Prologue
Un sifflement bref fendit l’a et le chevreuil tomba lourdement, une flèche fichée dans son poitrail. L'animal n’avait pas souffert. D’un bond souple et léger, l’homme sauta de l’arbre où il était resté à l’affût. Il se tenait devant son trophée, qu’il examina, satisfait, avant de le jeter sur son épaule. Dans cette forêt, le gibier ne manquait pas.
Sur le chemin du retour, il était perdu dans ses pensées.
Il se souvenait des paroles de son grand-père, transmises depuis des générations, lui expliquant que, jadis, les hommes passaient leurs journées à chasser les animaux et à cueillir des plantes, c’était leur seule façon de se nourrir. Ces anciens savaient reconnaître les bonnes baies à cueillir et les champignons que l’on pouvait manger. Pour qui sait y trouver ses trésors, la forêt a toujours été un garde-manger. Cela lui rappela une mésaventure qu’il avait connue dans sa jeunesse.
Un jour, il était tombé gravement malade après en avoir mangé, depuis il les évitait. Moins doué que ses aïeux pour repérer les plantes nocives, il était triste de ne pas posséder cette faculté d’identifier au premier coup d’œil les bonnes choses qu’offre la nature. Quant à la chasse, il ne la pratiquait dans les bois que pour améliorer le quotidien et un peu pour son plaisir aussi, et même s’il était habile avec un arc dans les mains, il était impossible pour lui d’y aller tous les jours : Gvär était fermier, il élevait des chèvres.
Il travaillait dès le lever du soleil, jusqu’à son coucher, comme son père et son grand-père autrefois, usés par cette vie de labeur. Le jeune homme savait qu’il était déjà à la moitié de sa vie. Il avait toutefois la chance de posséder sa maison et ses bêtes, il n’avait de compte à rendre à personne.
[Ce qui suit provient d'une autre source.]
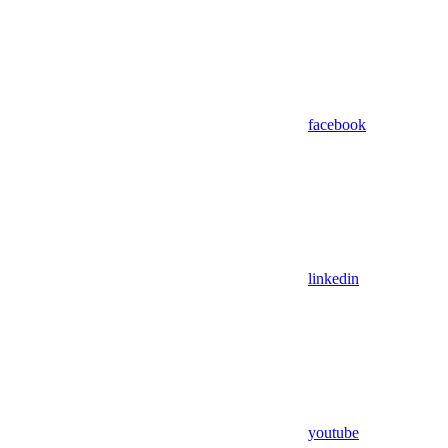
facebook
linkedin
youtube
Lors de rares moments de répit où il était seul et pouvait réfléchir à sa condition, il ne pouvait s’empêcher de penser qu’il aurait aimé vivre comme son aïeul. La communauté dans laquelle il vivait n’aurait pas compris, au village tout le monde ou presque avait un travail. On ne passait plus ses journées dans la forêt à chasser et à s’adonner à la cueillette. Son troupeau devait fournir les habitants en lait, fromage et viande. De plus, il avait une femme et des enfants, il devait assurer leur subsistance et leur sécurité. C’en était fini de la vie errante ; un homme devait construire sa maison, son foyer et participer aux tâches collectives.
Il se sentait moins libre que ses ancêtres et cela le rendait mélancolique.
Sur le chemin du retour, il eut un mouvement de la main devant ses yeux, comme pour chasser ces pensées. Il se ressaisit pour revenir à ses préoccupations du moment. Le dernier orage avait endommagé un enclos pour le bétail, il devait renforcer une partie de la structure en bois.